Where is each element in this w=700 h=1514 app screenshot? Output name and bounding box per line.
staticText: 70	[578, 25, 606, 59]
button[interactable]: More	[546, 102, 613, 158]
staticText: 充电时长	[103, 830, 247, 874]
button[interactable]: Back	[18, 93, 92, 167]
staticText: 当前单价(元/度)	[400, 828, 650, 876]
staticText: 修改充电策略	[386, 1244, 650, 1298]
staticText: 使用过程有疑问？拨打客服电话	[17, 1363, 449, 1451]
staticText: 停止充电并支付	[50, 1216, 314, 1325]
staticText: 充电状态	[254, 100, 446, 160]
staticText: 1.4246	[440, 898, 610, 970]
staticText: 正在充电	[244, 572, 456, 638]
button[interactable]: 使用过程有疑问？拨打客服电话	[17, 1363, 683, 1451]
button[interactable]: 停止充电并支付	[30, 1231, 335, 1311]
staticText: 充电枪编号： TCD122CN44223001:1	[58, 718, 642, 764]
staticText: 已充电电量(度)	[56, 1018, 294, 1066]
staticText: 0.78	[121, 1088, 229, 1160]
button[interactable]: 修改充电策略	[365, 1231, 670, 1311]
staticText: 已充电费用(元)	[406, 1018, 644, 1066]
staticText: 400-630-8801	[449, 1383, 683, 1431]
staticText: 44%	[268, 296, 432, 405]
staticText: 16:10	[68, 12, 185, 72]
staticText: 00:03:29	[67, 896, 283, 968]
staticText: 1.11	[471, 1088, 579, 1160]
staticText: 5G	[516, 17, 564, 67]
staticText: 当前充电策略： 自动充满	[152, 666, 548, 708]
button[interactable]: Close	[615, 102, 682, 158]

□ □ □ □ □

## Aim of the exercise
Provide every line from the material that contains the word "停止充电并支付".

## Answer box
staticText: 停止充电并支付	[50, 1216, 314, 1325]
button[interactable]: 停止充电并支付	[30, 1231, 335, 1311]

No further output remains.